(Data records)

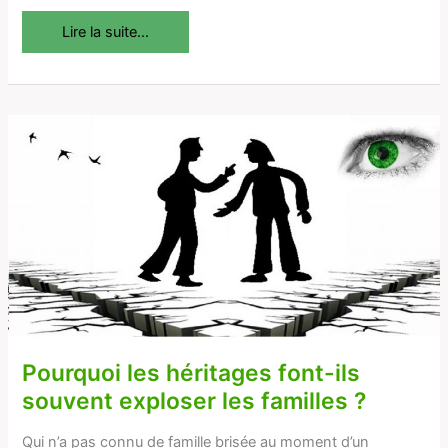
Lire la suite...
Pourquoi
les
héritages
font-
ils
souvent
exploser
les
familles
?
Pourquoi les héritages font-ils
souvent exploser les familles ?
Qui n’a pas connu de famille brisée au moment d’un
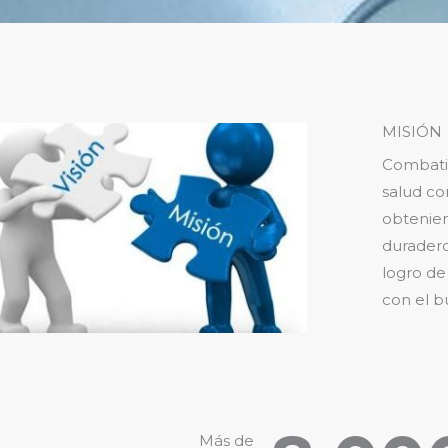
MISIÓN
Combati
salud co
obtenien
duradero
logro de
con el bu
Más de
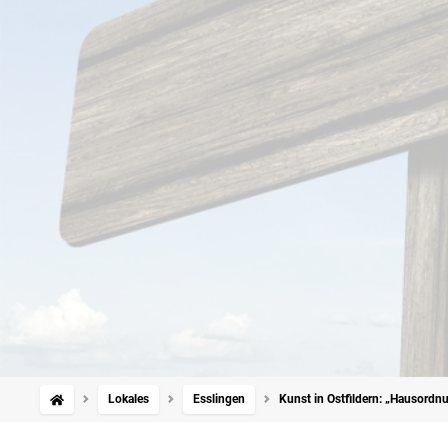
Lokales
Esslingen
Kunst in Ostfildern: „Hausordn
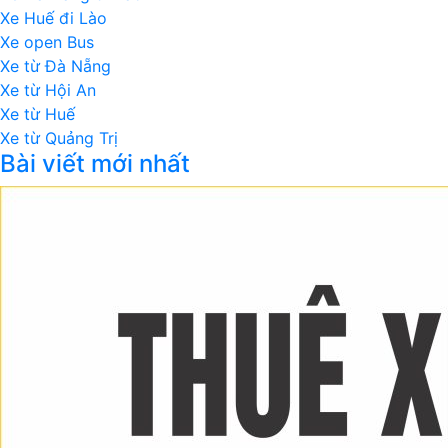
Xe Huế đi Lào
Xe open Bus
Xe từ Đà Nẵng
Xe từ Hội An
Xe từ Huế
Xe từ Quảng Trị
Bài viết mới nhất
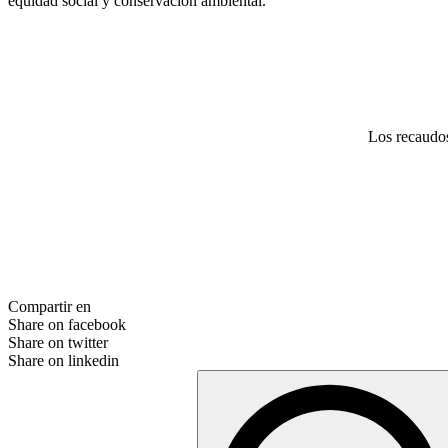
equidad social y conservación ambiental.
Los recaudos 
Compartir en
Share on facebook
Share on twitter
Share on linkedin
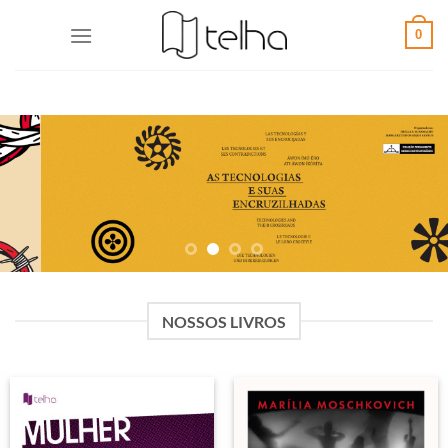
0
NOSSOS LIVROS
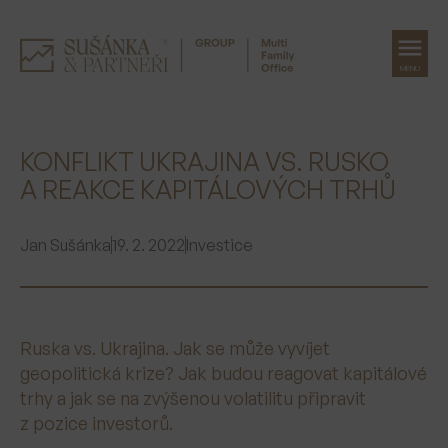
MENU
Přeskočit
na
KONFLIKT UKRAJINA VS. RUSKO
obsah
A REAKCE KAPITÁLOVÝCH TRHŮ
Jan Sušánka
19. 2. 2022
Investice
Ruska vs. Ukrajina. Jak se může vyvíjet
geopolitická krize? Jak budou reagovat kapitálové
trhy a jak se na zvýšenou volatilitu připravit
z pozice investorů.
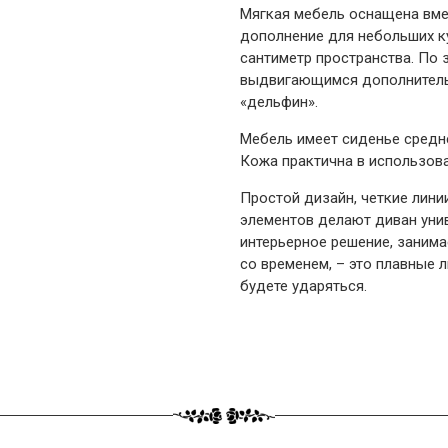
Мягкая мебель оснащена вме
дополнение для небольших 
сантиметр пространства. По 
выдвигающимся дополнитель
«дельфин».
Мебель имеет сиденье средн
Кожа практична в использова
Простой дизайн, четкие лини
элементов делают диван уни
интерьерное решение, занима
со временем, – это плавные 
будете ударяться.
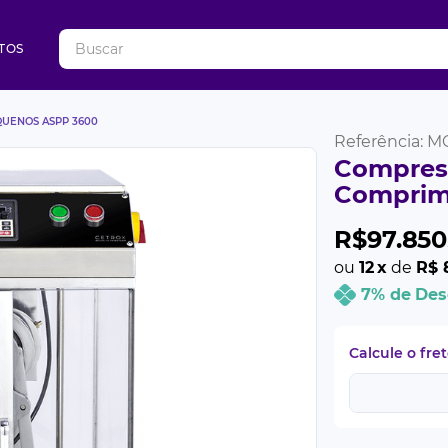
Buscar
TOS
UENOS ASPP 3600
Referência
:
M
Compres
Comprim
R$
97
.
850
ou
12
x
de
R$ 8
7% de Des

Assignment: Leave out the pictures and retype every line above exactly.

Written response:
Lire la suite...
Pourquoi
les
héritages
font-
ils
souvent
exploser
les
familles
?
Pourquoi les héritages font-ils
souvent exploser les familles ?
Qui n’a pas connu de famille brisée au moment d’un
MISIÓN
Combati
salud co
obtenien
duradero
logro de
con el bu
Más de
Lokales
Esslingen
Kunst in Ostfildern: „Hausordn
Xe Huế đi Lào
Xe open Bus
Xe từ Đà Nẵng
Xe từ Hội An
Xe từ Huế
Xe từ Quảng Trị
Bài viết mới nhất
equidad social y conservación ambiental.
Los recaudos 
Compartir en
Share on facebook
Share on twitter
Share on linkedin
0
NOSSOS LIVROS
MENU
Přeskočit
na
KONFLIKT UKRAJINA VS. RUSKO
obsah
A REAKCE KAPITÁLOVÝCH TRHŮ
Jan Sušánka
19. 2. 2022
Investice
Ruska vs. Ukrajina. Jak se může vyvíjet
geopolitická krize? Jak budou reagovat kapitálové
trhy a jak se na zvýšenou volatilitu připravit
z pozice investorů.
Мягкая мебель оснащена вме
дополнение для небольших 
сантиметр пространства. По 
выдвигающимся дополнитель
«дельфин».
Мебель имеет сиденье средн
Кожа практична в использова
Простой дизайн, четкие лини
элементов делают диван уни
интерьерное решение, занима
со временем, – это плавные 
будете ударяться.
Buscar
TOS
UENOS ASPP 3600
Referência
:
M
Compres
Comprim
R$
97
.
850
ou
12
x
de
R$ 8
7% de Des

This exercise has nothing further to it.